In the week leading up to Saturday’s match against the last-place Impact, the mindset amongst the Revolution was that they simply could not take anything for granted against their struggling opponent.
But putting that belief into action proved to be tougher than it seemed. Once the first whistle chirped at Stade Saputo, the Impact immediately put the Revolution on their heels by winning second balls, scoring early, pressing the issue, then scoring again to snap their guests’ seven-game unbeaten streak (6-0-1) with a surprising 2-0 win.
While the Revolution certainly didn’t put together a world-class performance on Saturday, coach Jay Heaps dismissed the notion that his squad may have underestimated the Impact.

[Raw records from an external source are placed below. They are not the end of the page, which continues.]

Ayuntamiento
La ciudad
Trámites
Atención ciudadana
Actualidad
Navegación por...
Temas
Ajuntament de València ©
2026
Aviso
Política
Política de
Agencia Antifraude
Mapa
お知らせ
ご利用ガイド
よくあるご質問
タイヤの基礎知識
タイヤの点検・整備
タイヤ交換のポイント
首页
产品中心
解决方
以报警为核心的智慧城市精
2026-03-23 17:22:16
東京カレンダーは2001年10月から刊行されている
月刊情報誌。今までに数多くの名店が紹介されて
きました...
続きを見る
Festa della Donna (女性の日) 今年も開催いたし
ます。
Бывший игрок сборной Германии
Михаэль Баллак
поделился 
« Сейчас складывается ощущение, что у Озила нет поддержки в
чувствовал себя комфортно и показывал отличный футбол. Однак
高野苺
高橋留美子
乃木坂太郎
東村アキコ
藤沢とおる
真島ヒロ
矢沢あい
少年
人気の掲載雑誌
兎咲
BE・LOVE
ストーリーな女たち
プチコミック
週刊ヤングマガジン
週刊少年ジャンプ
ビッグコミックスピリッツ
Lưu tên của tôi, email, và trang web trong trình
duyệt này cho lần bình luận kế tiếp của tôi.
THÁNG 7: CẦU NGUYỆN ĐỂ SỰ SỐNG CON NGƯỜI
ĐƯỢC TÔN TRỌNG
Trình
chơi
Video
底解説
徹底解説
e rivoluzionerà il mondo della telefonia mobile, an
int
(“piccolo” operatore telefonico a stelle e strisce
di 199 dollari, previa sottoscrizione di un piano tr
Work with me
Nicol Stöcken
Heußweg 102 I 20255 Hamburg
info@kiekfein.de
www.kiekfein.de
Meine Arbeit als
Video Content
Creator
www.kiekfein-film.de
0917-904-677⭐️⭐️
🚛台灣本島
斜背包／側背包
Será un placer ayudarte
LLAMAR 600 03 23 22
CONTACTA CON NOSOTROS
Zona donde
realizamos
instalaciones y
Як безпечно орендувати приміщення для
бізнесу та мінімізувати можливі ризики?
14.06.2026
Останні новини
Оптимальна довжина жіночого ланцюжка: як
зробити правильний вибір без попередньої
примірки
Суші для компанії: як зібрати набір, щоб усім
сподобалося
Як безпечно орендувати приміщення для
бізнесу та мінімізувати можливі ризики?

"Absolutely not,” Heaps told the media in a post-match teleconference. “There was no underestimation; but in the same vein, I thought they were hard to truly prepare for because they play a variety of different systems.”
In a sense, plotting against the Impact can be a difficult task for any opposing coaching staff. Through the team's first 12 games in league play, coach Frank Klopas has already employed three different formations. And with injuries and Canadian Championship clashes conspiring against the Impact in league play, lineup tweaks have been a recurring theme this season.

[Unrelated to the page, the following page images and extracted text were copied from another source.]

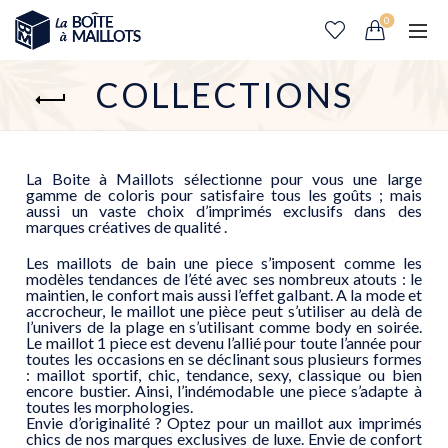
0
COLLECTIONS
La Boite à Maillots sélectionne pour vous une large
gamme de coloris pour satisfaire tous les goûts ; mais
aussi un vaste choix d’imprimés exclusifs dans des
marques créatives de qualité .
Les maillots de bain une piece s’imposent comme les
modèles tendances de l’été avec ses nombreux atouts : le
maintien, le confort mais aussi l’effet galbant. A la mode et
accrocheur, le maillot une pièce peut s’utiliser au delà de
l’univers de la plage en s’utilisant comme body en soirée.
Le maillot 1 piece est devenu l’allié pour toute l’année pour
toutes les occasions en se déclinant sous plusieurs formes
: maillot sportif, chic, tendance, sexy, classique ou bien
encore bustier. Ainsi, l’indémodable une piece s’adapte à
toutes les morphologies.
Envie d’originalité ? Optez pour un maillot aux imprimés
chics de nos marques exclusives de luxe. Envie de confort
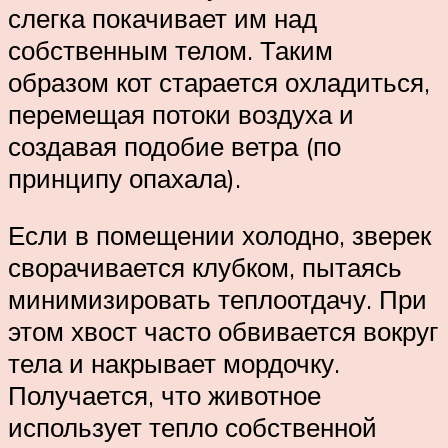
слегка покачивает им над
собственным телом. Таким
образом кот старается охладиться,
перемещая потоки воздуха и
создавая подобие ветра (по
принципу опахала).
Если в помещении холодно, зверек
сворачивается клубком, пытаясь
минимизировать теплоотдачу. При
этом хвост часто обвивается вокруг
тела и накрывает мордочку.
Получается, что животное
использует тепло собственной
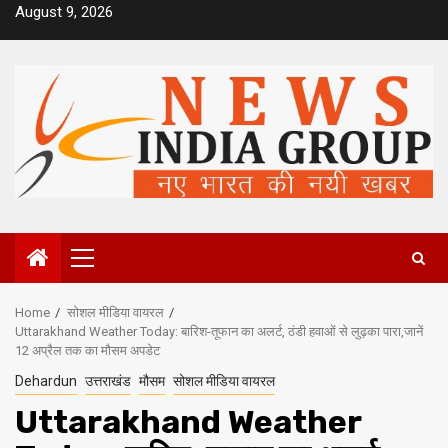
Skip
August 9, 2026
to
content
Primary
Menu
Home
सोशल मीडिया वायरल
Uttarakhand Weather Today: बारिश-तूफान का अलर्ट, ठंडी हवाओं से लुढ़का पारा,जानें
12 अप्रैल तक का मौसम अपडेट
Dehardun
उत्तराखंड
मौसम
सोशल मीडिया वायरल
Uttarakhand Weather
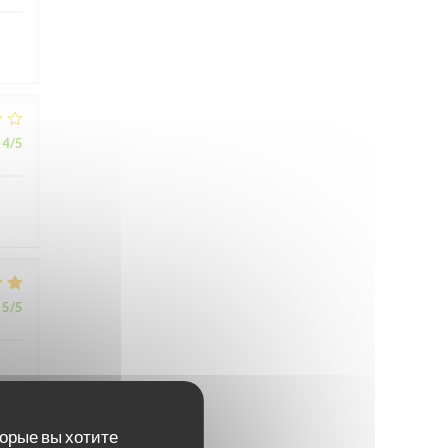
4
/5
5
/5
торые вы хотите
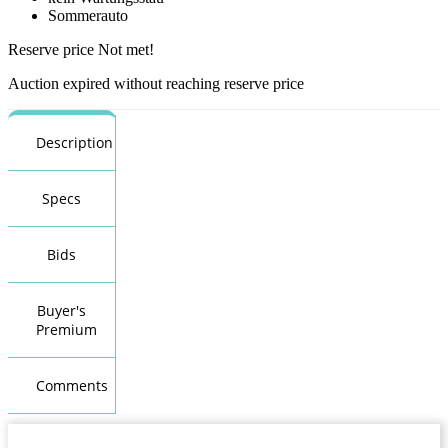
Sommerauto
Reserve price Not met!
Auction expired without reaching reserve price
Description
Specs
Bids
Buyer's
Premium
Comments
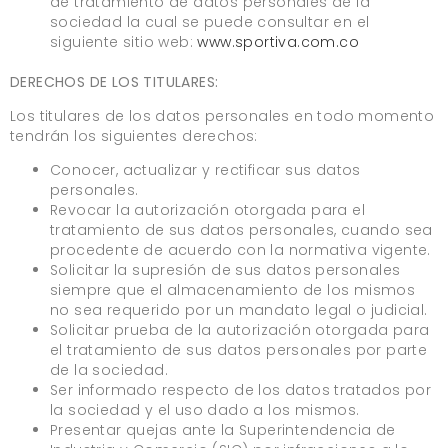
de tratamiento de datos personales de la
sociedad la cual se puede consultar en el
siguiente sitio web:
www.sportiva.com.co
DERECHOS DE LOS TITULARES:
Los titulares de los datos personales en todo momento
tendrán los siguientes derechos:
Conocer, actualizar y rectificar sus datos
personales.
Revocar la autorización otorgada para el
tratamiento de sus datos personales, cuando sea
procedente de acuerdo con la normativa vigente.
Solicitar la supresión de sus datos personales
siempre que el almacenamiento de los mismos
no sea requerido por un mandato legal o judicial.
Solicitar prueba de la autorización otorgada para
el tratamiento de sus datos personales por parte
de la sociedad.
Ser informado respecto de los datos tratados por
la sociedad y el uso dado a los mismos.
Presentar quejas ante la Superintendencia de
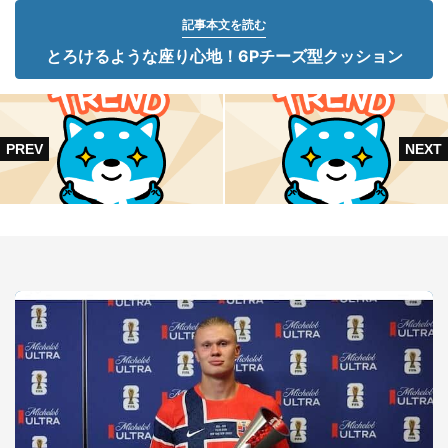
記事本文を読む
とろけるような座り心地！6Pチーズ型クッション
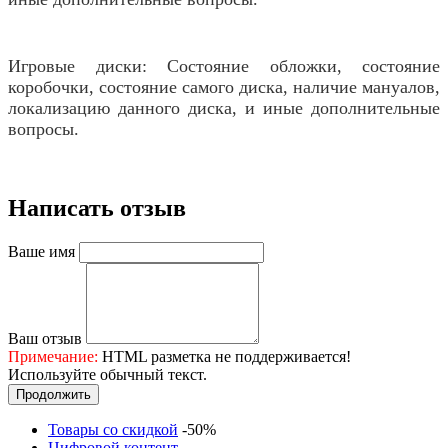
Игровые диски: Состояние обложки, состояние
коробочки, состояние самого диска, наличие мануалов,
локализацию данного диска, и иные дополнительные
вопросы.
Написать отзыв
Ваше имя
Ваш отзыв
Примечание:
HTML разметка не поддерживается!
Используйте обычный текст.
Продолжить
Товары со скидкой
-50%
Цифровой контент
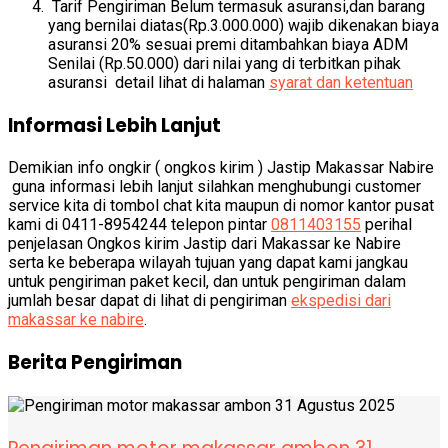
Tarif Pengiriman Belum termasuk asuransi,dan barang
yang bernilai diatas(Rp.3.000.000) wajib dikenakan biaya
asuransi 20% sesuai premi ditambahkan biaya ADM
Senilai (Rp.50.000) dari nilai yang di terbitkan pihak
asuransi detail lihat di halaman
syarat dan ketentuan
Informasi Lebih Lanjut
Demikian info ongkir ( ongkos kirim ) Jastip Makassar Nabire
guna informasi lebih lanjut silahkan menghubungi customer
service kita di tombol chat kita maupun di nomor kantor pusat
kami di 0411-8954244 telepon pintar
0811403155
perihal
penjelasan Ongkos kirim Jastip dari Makassar ke Nabire
serta ke beberapa wilayah tujuan yang dapat kami jangkau
untuk pengiriman paket kecil, dan untuk pengiriman dalam
jumlah besar dapat di lihat di pengiriman
ekspedisi dari
makassar ke nabire
.
Berita Pengiriman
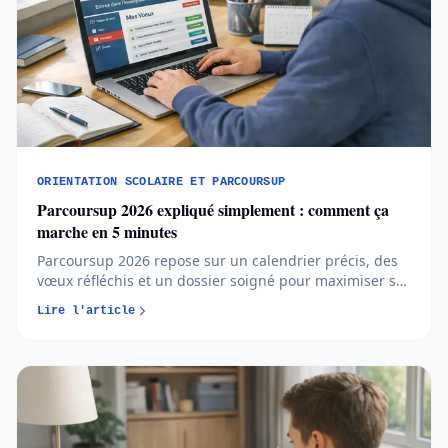
ORIENTATION SCOLAIRE ET PARCOURSUP
Parcoursup 2026 expliqué simplement : comment ça
marche en 5 minutes
Parcoursup 2026 repose sur un calendrier précis, des
vœux réfléchis et un dossier soigné pour maximiser ses
chances d’admission. Comprendre les règles et
Lire l'article
anticiper chaque étape permet d’aborder l’orientation
post-bac avec méthode et sérénité...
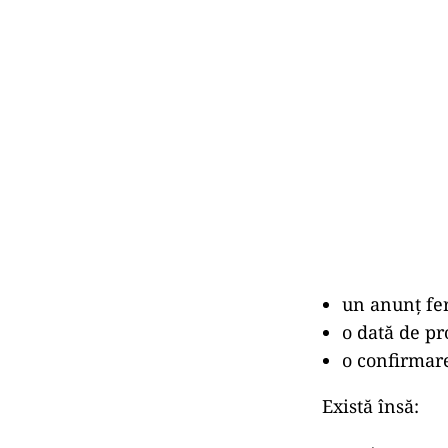
un anunț fe
o dată de pr
o confirmare
Există însă:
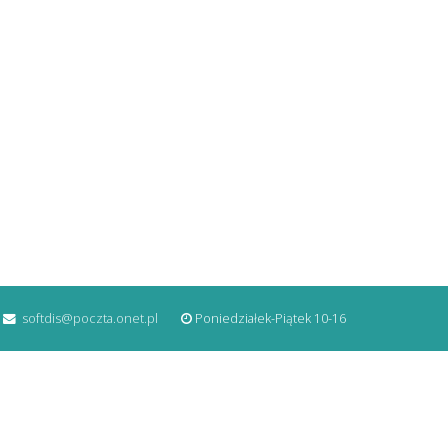
softdis@poczta.onet.pl
Poniedziałek-Piątek 10-16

Of course, that’s to speak nothing of the talent that Klopas has at his disposal, despite what his club’s record may read. Marco Di Vaio is coming off a sensational 2013 campaign that saw him collect a team-high 20 goals, while recent acquisition Jack McInerney has made it a habit of scoring clutch goals against the Revolution in recent years.
Though Di Vaio and McInerney operated for much of the match without the likes of Justin Mapp and Patrice Bernier, both of whom were left out of the lineup by Klopas, the forward duo still found ways to make their presence felt.
“They're both quality players,” Heaps said. “I thought they did a nice job creating space for (Issey) Nakajima-Farran and Andres Romero, so really it was a difficult match.”
What made it even more difficult was the roaming room the Revolution inadvertently afforded their hosts in the final third. In the hopes of catching Di Vaio offside, the Revolution used a high line, a tactic that backfired when the Italian striker and his cohorts stayed disciplined on their breaks.
While the Revolution’s performance improved in the second half, it was hard to ignore the evidence that in the first 45, the Impact were the hungrier team. With eight shots on target before the break, and a third goal nearly coming to pass before A.J. Soares’ last-ditch tackle on Di Vaio inside the box during first-half stoppage time, it was hard to tell which team resided at the top of the eastern table.
Heaps believes that the real culprit in Saturday’s loss was an opponent that had the talent and ability to make the most of their opportunities, rather than an overconfident approach from his squad.
“I don't think that anyone underestimated them because the message all week was that this team is very dangerous,” Heaps said. “If you give them anything, they'll take advantage of it, and that's what they did."